━━━━━ Provided data ━━━━━

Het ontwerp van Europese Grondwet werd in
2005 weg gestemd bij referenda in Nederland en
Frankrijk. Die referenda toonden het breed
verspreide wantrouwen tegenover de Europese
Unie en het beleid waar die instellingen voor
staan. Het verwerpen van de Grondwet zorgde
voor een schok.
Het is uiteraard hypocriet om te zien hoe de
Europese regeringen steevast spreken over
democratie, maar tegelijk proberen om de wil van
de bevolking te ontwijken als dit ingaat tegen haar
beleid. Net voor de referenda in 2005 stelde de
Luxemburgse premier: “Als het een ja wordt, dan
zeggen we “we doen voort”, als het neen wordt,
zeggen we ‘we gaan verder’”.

━━━━━
━━━━━ Provided data ━━━━━

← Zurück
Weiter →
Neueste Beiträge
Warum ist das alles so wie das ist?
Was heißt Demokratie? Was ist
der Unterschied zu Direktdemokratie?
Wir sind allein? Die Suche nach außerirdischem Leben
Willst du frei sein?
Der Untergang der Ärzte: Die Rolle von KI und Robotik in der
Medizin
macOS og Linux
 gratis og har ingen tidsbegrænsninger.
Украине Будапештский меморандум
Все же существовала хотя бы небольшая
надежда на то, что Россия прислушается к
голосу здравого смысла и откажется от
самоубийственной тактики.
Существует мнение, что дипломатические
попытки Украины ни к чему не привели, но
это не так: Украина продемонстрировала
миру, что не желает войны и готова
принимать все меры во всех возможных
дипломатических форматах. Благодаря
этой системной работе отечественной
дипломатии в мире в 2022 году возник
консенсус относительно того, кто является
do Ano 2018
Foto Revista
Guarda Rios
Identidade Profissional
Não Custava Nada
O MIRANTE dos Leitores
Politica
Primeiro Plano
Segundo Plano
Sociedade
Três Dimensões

━━━━━
━━━━━ Provided data ━━━━━

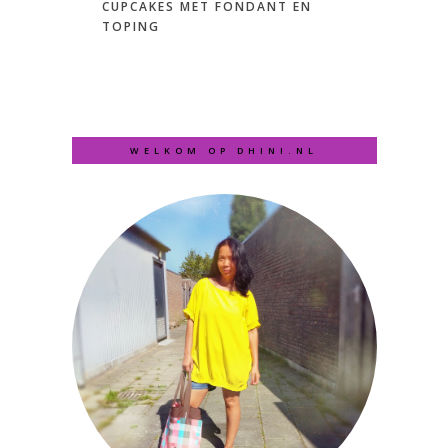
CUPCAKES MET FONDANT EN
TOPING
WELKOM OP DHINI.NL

━━━━━

**Task instructions**
From the records above, extract exactly and only the lines that begin at the line with "Wir sind allein?" and stop after the line with "голосу здравого смысла и откажется от".

**Answer to this exercise**
Wir sind allein? Die Suche nach außerirdischem Leben
Willst du frei sein?
Der Untergang der Ärzte: Die Rolle von KI und Robotik in der
Medizin
macOS og Linux
 gratis og har ingen tidsbegrænsninger.
Украине Будапештский меморандум
Все же существовала хотя бы небольшая
надежда на то, что Россия прислушается к
голосу здравого смысла и откажется от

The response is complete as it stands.